═════ The data ═════
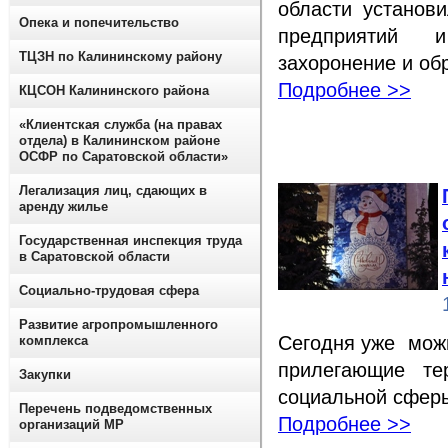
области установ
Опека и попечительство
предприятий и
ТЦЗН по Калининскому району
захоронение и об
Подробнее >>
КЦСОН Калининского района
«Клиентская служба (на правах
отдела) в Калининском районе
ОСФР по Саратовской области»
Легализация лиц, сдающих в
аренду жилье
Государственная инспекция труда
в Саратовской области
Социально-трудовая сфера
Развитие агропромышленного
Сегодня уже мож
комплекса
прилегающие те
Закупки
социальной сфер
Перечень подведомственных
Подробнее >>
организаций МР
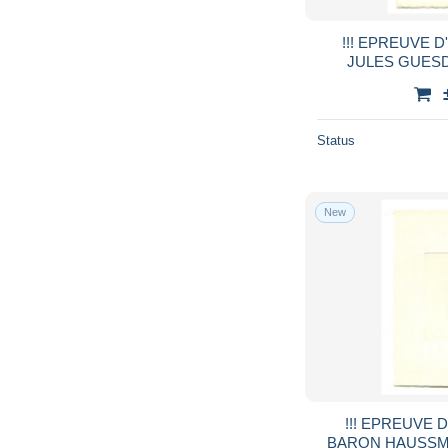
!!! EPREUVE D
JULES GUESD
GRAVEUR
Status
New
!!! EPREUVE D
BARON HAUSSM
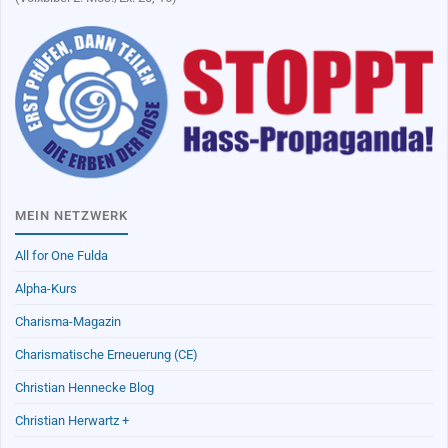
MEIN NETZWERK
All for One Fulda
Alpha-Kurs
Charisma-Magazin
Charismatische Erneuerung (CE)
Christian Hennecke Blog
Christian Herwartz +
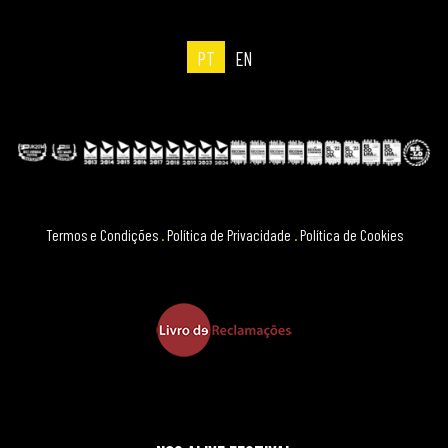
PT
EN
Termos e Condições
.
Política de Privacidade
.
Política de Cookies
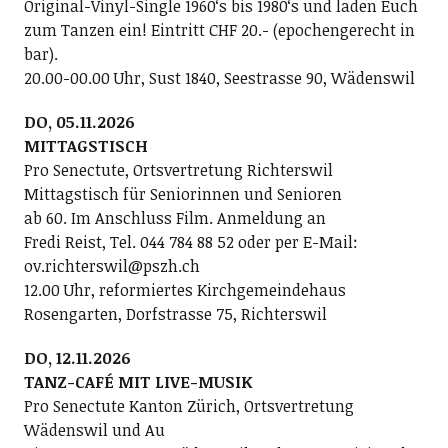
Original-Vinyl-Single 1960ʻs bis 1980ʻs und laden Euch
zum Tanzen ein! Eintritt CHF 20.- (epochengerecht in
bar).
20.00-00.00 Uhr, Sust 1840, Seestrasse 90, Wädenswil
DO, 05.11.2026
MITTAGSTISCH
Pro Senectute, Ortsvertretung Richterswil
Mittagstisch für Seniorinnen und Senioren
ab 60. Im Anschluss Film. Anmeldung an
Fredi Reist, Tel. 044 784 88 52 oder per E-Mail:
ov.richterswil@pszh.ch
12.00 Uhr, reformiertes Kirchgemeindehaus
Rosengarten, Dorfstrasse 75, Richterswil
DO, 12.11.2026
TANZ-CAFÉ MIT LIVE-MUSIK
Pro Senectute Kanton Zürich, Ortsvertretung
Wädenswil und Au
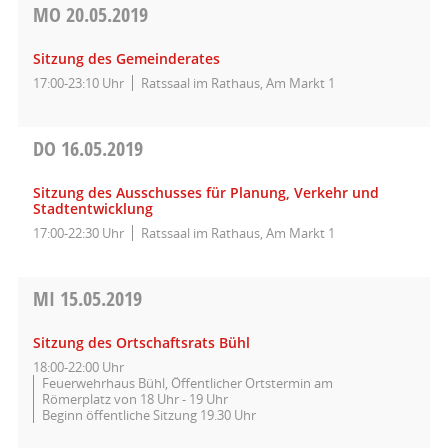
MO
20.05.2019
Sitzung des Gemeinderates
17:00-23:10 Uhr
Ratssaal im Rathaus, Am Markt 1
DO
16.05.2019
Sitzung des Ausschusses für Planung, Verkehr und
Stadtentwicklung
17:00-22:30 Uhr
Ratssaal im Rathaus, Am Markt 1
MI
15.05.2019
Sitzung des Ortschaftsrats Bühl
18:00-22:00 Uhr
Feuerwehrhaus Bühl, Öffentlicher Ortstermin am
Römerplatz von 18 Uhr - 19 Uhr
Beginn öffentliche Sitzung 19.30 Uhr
═════
═════ The data ═════
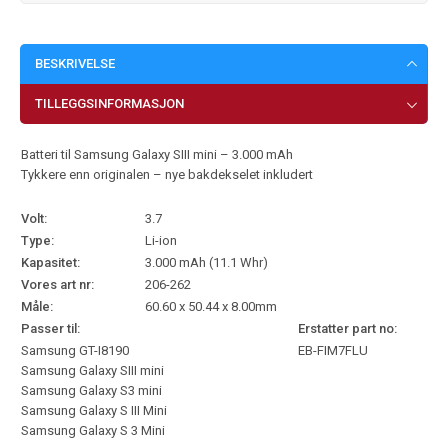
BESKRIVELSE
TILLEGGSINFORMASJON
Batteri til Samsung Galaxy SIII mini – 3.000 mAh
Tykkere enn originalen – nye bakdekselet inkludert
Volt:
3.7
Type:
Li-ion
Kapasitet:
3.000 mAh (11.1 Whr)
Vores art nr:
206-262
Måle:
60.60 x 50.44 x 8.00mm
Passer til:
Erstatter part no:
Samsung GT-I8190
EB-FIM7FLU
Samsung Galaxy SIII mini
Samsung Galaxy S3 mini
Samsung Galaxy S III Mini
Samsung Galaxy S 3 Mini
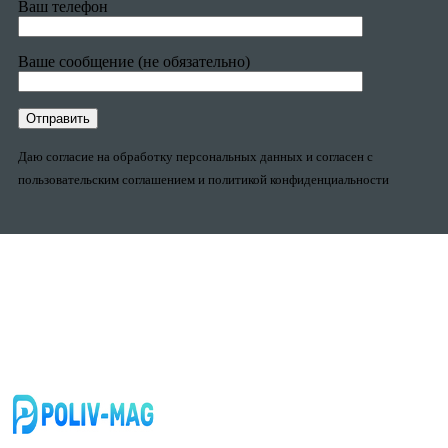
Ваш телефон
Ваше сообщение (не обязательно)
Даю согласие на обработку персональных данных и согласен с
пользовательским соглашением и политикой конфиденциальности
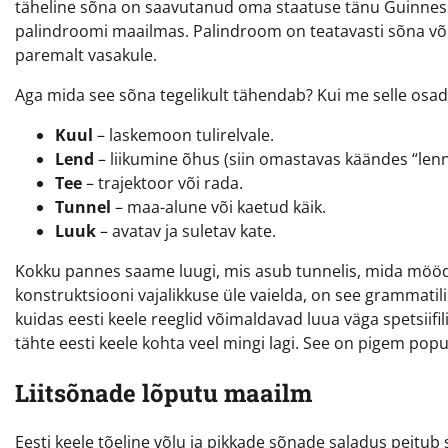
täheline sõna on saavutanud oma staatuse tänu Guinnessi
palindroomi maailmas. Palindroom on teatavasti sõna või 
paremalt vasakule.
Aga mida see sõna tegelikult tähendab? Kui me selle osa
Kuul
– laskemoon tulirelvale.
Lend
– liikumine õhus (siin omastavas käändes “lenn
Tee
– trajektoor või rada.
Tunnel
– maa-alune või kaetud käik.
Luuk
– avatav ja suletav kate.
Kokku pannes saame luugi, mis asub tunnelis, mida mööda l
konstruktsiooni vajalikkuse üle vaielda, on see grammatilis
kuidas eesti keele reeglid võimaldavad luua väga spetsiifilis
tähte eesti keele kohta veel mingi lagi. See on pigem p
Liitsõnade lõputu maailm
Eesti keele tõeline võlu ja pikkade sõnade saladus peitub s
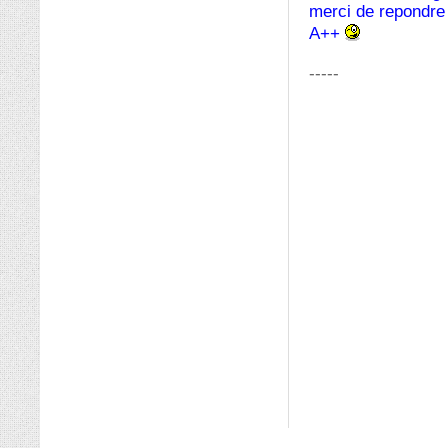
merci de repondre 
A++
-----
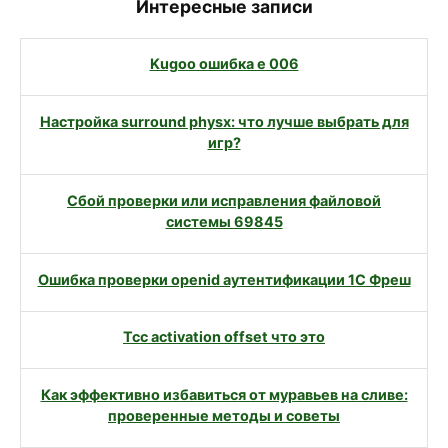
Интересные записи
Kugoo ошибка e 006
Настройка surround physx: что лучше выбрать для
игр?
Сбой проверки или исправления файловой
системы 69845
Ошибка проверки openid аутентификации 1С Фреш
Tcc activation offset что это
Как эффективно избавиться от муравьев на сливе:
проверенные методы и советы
═════
Task goal:
Where the word "Ortsvertretung" shows up in a line of the entries above, copy that line.

Task solution:
Pro Senectute, Ortsvertretung Richterswil
Pro Senectute Kanton Zürich, Ortsvertretung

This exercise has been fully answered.